Hacia el final de mi jornada laboral, en medio del silencio de la habitación 302 se coló un sonido ensordecedor que empezó a martillarme el cerebro. No venía de la casa y tampoco de la calle.
Ansiedad.
El pulso se acelera.
Las teclas de un piano tocaban un conjunto de notas musicales que se repetían constantemente sin avanzar a ningún lado. Miré hacia todos los rincones de la habitación buscando de dónde venían. No supe. El sonido era demasiado débil como para venir de algún lado.
Respirar.
La música se repetía una y otra vez sin descanso, y mi corazón empezó salirse de mi pecho. La tensión en mi cuello asemejaba las cuerdas de un violín. Los nervios de punta. Un remolino de confusión me acorralaba y la respiración rasgaba mi garganta.
Tenía frío. Miedo. Me estaba perdiendo.
De golpe, toda la habitación quedó en silencio y empecé a sentir unos pasos caminar por las escaleras sobre mi cabeza, como quien sube al último cuarto que estaba cerrado con un candado en el último piso. Lo sabía. Mi baño estaba justo al lado de esa misteriosa puerta.
- ¿Quién vive allí?, pregunté. Y la empleada china, en un francés mal hablado e inentendible, me dijo “pas de personne”, “rien”. “D’accord’, respondí con desconfianza.

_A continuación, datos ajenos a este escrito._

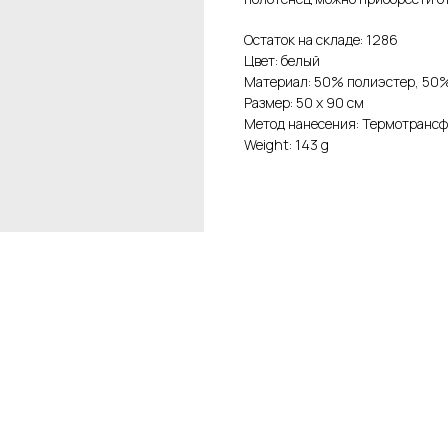
Остаток на складе: 1286
Цвет: белый
Материал: 50% полиэстер, 50%
Размер: 50 х 90 см
Метод нанесения: Термотранс
Weight: 143 g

Sola en la habitación 302 recordé esa conversación y entendí que tal piano no existía, que la ansiedad me estaba matando lentamente. Que el sonido venía de mi cabeza. Me senté en el rincón de mi cama blanca, con el sabor del pánico en la boca, como cuando uno se golpea la cabeza. Abracé mis rodillas pegadas al pecho con mis brazos y me escondía del ruido de la locura detrás de mis manos mientras me mecía confortándome en medio de la locura, como ese personaje de El Jardín de las Delicias del Bosco: sintiendo miedo de que la demencia lo inundara.
Yo, con miedo de tener miedo, vivía apenas mi segunda semana en París.